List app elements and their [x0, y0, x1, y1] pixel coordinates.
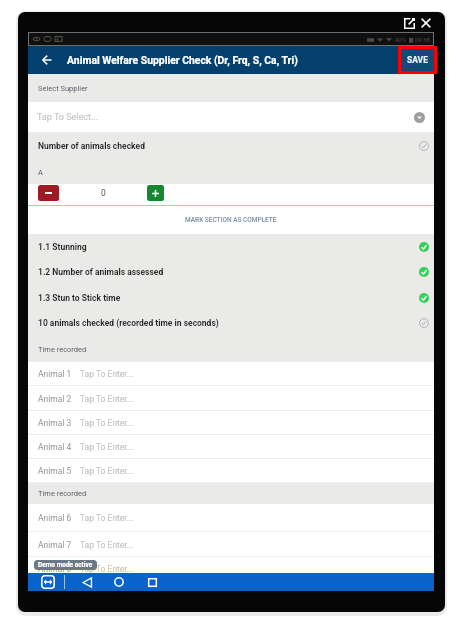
- staticText: Time recorded: [38, 489, 87, 498]
- button[interactable]: Animal 8: [28, 557, 434, 581]
- button[interactable]: Animal 7: [28, 532, 434, 557]
- staticText: 09:38: [415, 36, 430, 43]
- staticText: Animal 6: [38, 513, 72, 523]
- button[interactable]: Increase: [147, 185, 164, 201]
- staticText: Animal 2: [38, 394, 72, 404]
- button[interactable]: Number of animals checked: [28, 132, 434, 160]
- button[interactable]: Home: [111, 574, 127, 590]
- staticText: MARK SECTION AS COMPLETE: [185, 216, 277, 224]
- staticText: Animal 5: [38, 466, 72, 476]
- button[interactable]: Tap To Select...: [28, 102, 434, 132]
- button[interactable]: Select Supplier: [28, 74, 434, 102]
- staticText: Tap To Enter...: [80, 540, 134, 550]
- staticText: 1.3 Stun to Stick time: [38, 293, 121, 303]
- staticText: Animal 3: [38, 418, 72, 428]
- button[interactable]: 1.1 Stunning: [28, 234, 434, 259]
- button[interactable]: Animal 2: [28, 386, 434, 411]
- button[interactable]: 1.2 Number of animals assessed: [28, 259, 434, 285]
- button[interactable]: Animal 5: [28, 459, 434, 483]
- button[interactable]: A: [28, 160, 434, 184]
- staticText: Tap To Select...: [37, 112, 99, 123]
- button[interactable]: MARK SECTION AS COMPLETE: [28, 206, 434, 234]
- staticText: 1.2 Number of animals assessed: [38, 267, 164, 277]
- staticText: Time recorded: [38, 345, 87, 354]
- staticText: 0: [101, 188, 106, 198]
- button[interactable]: Animal 1: [28, 362, 434, 386]
- button[interactable]: Decrease: [38, 185, 59, 201]
- staticText: Animal 1: [38, 369, 72, 379]
- staticText: Tap To Enter...: [80, 394, 134, 404]
- staticText: A: [38, 168, 43, 177]
- staticText: 10 animals checked (recorded time in sec…: [38, 318, 219, 328]
- button[interactable]: Time recorded: [28, 336, 434, 362]
- staticText: 40%: [395, 36, 407, 43]
- button[interactable]: Animal 6: [28, 504, 434, 532]
- staticText: Animal 7: [38, 540, 72, 550]
- button[interactable]: Close: [421, 18, 431, 28]
- staticText: Tap To Enter...: [80, 369, 134, 379]
- button[interactable]: Animal 4: [28, 435, 434, 459]
- staticText: Tap To Enter...: [80, 466, 134, 476]
- button[interactable]: Resize window: [40, 574, 56, 590]
- staticText: Animal 4: [38, 442, 72, 452]
- staticText: Tap To Enter...: [80, 418, 134, 428]
- staticText: Animal Welfare Supplier Check (Dr, Frq, …: [67, 54, 298, 66]
- staticText: 1.1 Stunning: [38, 242, 87, 252]
- button[interactable]: 1.3 Stun to Stick time: [28, 285, 434, 310]
- button[interactable]: Animal 3: [28, 411, 434, 435]
- button[interactable]: Pop out: [404, 18, 415, 29]
- button[interactable]: Time recorded: [28, 483, 434, 504]
- button[interactable]: Recent apps: [144, 574, 160, 590]
- button[interactable]: SAVE: [401, 49, 434, 71]
- staticText: Tap To Enter...: [80, 442, 134, 452]
- staticText: Demo mode active: [38, 561, 93, 569]
- staticText: Animal 8: [38, 564, 72, 574]
- button[interactable]: Back: [40, 53, 54, 67]
- button[interactable]: Back: [79, 574, 95, 590]
- staticText: Select Supplier: [38, 84, 88, 93]
- staticText: SAVE: [407, 55, 428, 65]
- staticText: Tap To Enter...: [80, 513, 134, 523]
- staticText: Tap To Enter...: [80, 564, 134, 574]
- button[interactable]: 10 animals checked (recorded time in sec…: [28, 310, 434, 336]
- staticText: Number of animals checked: [38, 141, 145, 151]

★ ★ ★ ★ ★ ★ ★

Goal of the exercise -> If a line in the records includes the string "Stunning", copy it.

Answer for the task ->
- button[interactable]: 1.1 Stunning: [28, 234, 434, 259]
- staticText: 1.1 Stunning: [38, 242, 87, 252]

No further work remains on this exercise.